All data extracted from http://www.elofootball.com/

In [1]:
league_years = list(range(1999, 2023))

In [2]:
import pandas as pd
from bs4 import BeautifulSoup
from selenium import webdriver
from selenium.webdriver.chrome.service import Service
from webdriver_manager.chrome import ChromeDriverManager
from selenium.webdriver.common.by import By
from selenium.webdriver.support.wait import WebDriverWait
from selenium.webdriver.support import expected_conditions as EC

# Initiating a new Google Chrome window
driver = webdriver.Chrome(service=Service(ChromeDriverManager().install()))

# The function below extracts the games of any given season of La Liga and
# returns the output in the form of a dataframe
def extract_games(year):
    # The URL is shapes in the form of
    # http://www.elofootball.com/country.php?countryiso=ESP&season=1999-2000
    url = f"http://www.elofootball.com/country.php?countryiso=ESP&season={year}-{year+1}"
    
    # # This dataframe contains the matches of the given season.
    # result = pd.DataFrame(columns=[
    #     'date',
    #     'division',
    #     'unused_1'
    #     'home',
    #     'home_pre_rating',
    #     'home_rating_delta',
    #     'home_post_rating',
    #     'result',
    #     'prob_h',
    #     'prob_d',
    #     'prob_a',
    #     'away',
    #     'away_pre_rating',
    #     'away_rating_delta',
    #     'away_post_rating',
    #     'unused_2'
    # ])
    
    # Retrieving the URL in the Chrome window
    driver.get(url)
    
    # When the page loads, the table's empty and is later filled by AJAX calls.
    # So, we wait until there is an element by the id of for instance
    # "tabcontainer" available on the page before proceeding to
    # extract the table.
    # The availability of the said element shows that the table is fully loaded
    # and filled.
    element = WebDriverWait(driver, 20).until(
        EC.presence_of_element_located((By.ID, f"tabcontainer"))
    )
    soup = BeautifulSoup(driver.page_source, 'lxml')
    
    # Retrieving the specific table amongst all
    table_bodies = soup.findAll('tbody')
    tbody = table_bodies[4]

    # Within the table, only the first match in a specific date has the date column
    # filled, the next matches in the same date do not have any data written in the
    # date column.

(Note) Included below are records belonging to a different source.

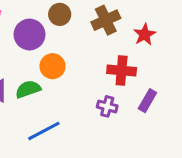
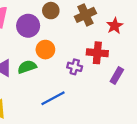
purple cross: (107, 106) -> (75, 67), moved
blue line: (44, 131) -> (53, 98), moved

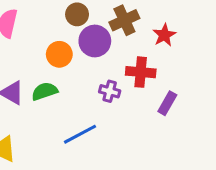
purple circle: (28, 26) -> (95, 41), moved
orange circle: (45, 50) -> (59, 54), moved

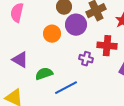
green semicircle: (44, 91) -> (44, 74), moved

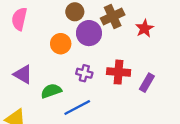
red cross: (107, 46) -> (119, 72), moved
purple cross: (86, 59) -> (84, 73), moved

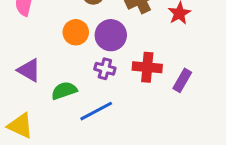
purple circle: (89, 33) -> (111, 35), moved

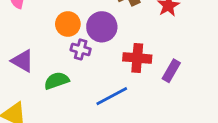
purple cross: (105, 69) -> (81, 49), moved
blue line: (96, 111) -> (112, 96), moved

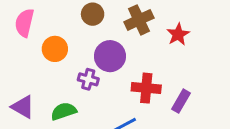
orange circle: (68, 24) -> (55, 49), moved
purple triangle: (23, 61) -> (23, 107), moved

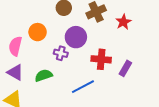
pink semicircle: (24, 23) -> (15, 46), moved

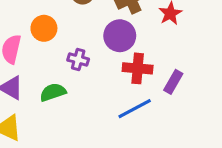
purple circle: (76, 37) -> (120, 36), moved
blue line: (83, 87) -> (135, 109), moved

So, when a new date is seen, it is stored and as long as the date
    # column is empty, the same date will be referenced.
    last_date = ''
    # Goint through all the tr elements (table rows)
    all_matches = []
    for tr in tbody.find_all('tr'):
        # Retrieving all td elements (table data)
        tds = tr.find_all('td')
        # Getting the inner-text of each td element
        match = [td.text for td in tds]
        # As explained above, if the date column is empty, use the previous date value,
        # otherwise, update the date value with the new one
        if match[0] == '':
            match[0] = last_date
        else:
            last_date = match[0]
        all_matches.append(match)

    result = pd.DataFrame(all_matches, columns=[
        'date',
        'division',
        'unused_1',
        'home',
        'home_pre_rating',
        'home_rating_delta',
        'home_post_rating',
        'result',
        'prob_h',
        'prob_d',
        'prob_a',
        'away',
        'away_pre_rating',
        'away_rating_delta',
        'away_post_rating',
        'unused_2'])

    return result;

In [3]:
# Retrieving the matches and merging them into a single dataframe
df = pd.concat(
    [extract_games(year) for year in league_years])

df.reset_index(drop=True)

Unnamed: 0,date,division,unused_1,home,home_pre_rating,home_rating_delta,home_post_rating,result,prob_h,prob_d,prob_a,away,away_pre_rating,away_rating_delta,away_post_rating,unused_2
0,2000/06/04,Segunda Division,,Atlético Madrid B,1705,0,1705,0 - 0,34,29,37,CP Mérida,1817,0,1817,
1,2000/06/04,Segunda Division,,CD Logroñés,1683,+11,1694,1 - 0,31,29,40,Villarreal CF,1832,-11,1821,
2,2000/06/04,Segunda Division,,UD Las Palmas,1812,+5,1817,2 - 1,59,23,18,Levante UD,1700,-5,1695,
3,2000/06/04,Segunda Division,,UD Salamanca,1741,+7,1748,2 - 1,47,28,26,SD Eibar,1738,-7,1731,
4,2000/06/04,Segunda Division,,CA Osasuna,1803,+4,1807,2 - 1,61,22,16,Recreativo Huelva,1673,-4,1669,
...,...,...,...,...,...,...,...,...,...,...,...,...,...,...,...,...
23593,2022/08/13,Segunda Division,,UD Las Palmas,1778,-4,1774,0 - 0,52,26,22,Real Zaragoza,1727,+4,1731,
23594,2022/08/13,Segunda Division,,CD Mirandés,1709,-3,1706,1 - 1,47,28,25,Sporting Gijón,1703,+3,1706,
23595,2022/08/12,Primera Division,,CA Osasuna,1921,+12,1933,2 - 1,28,28,44,Sevilla FC,2103,-12,2091,
23596,2022/08/12,Segunda Division,,Levante UD,1913,-6,1907,0 - 0,65,21,15,SD Huesca,1755,+6,1761,


Since the operation of scraping data from the web is very resource-intensive and time consuming, the gathered data is saved into file before the processing of the data, so that should anything go wrong in the processing, there would not be a need to re-scrape the data.

In [4]:
df.to_csv('./initial_ds/ratings.csv', index=False)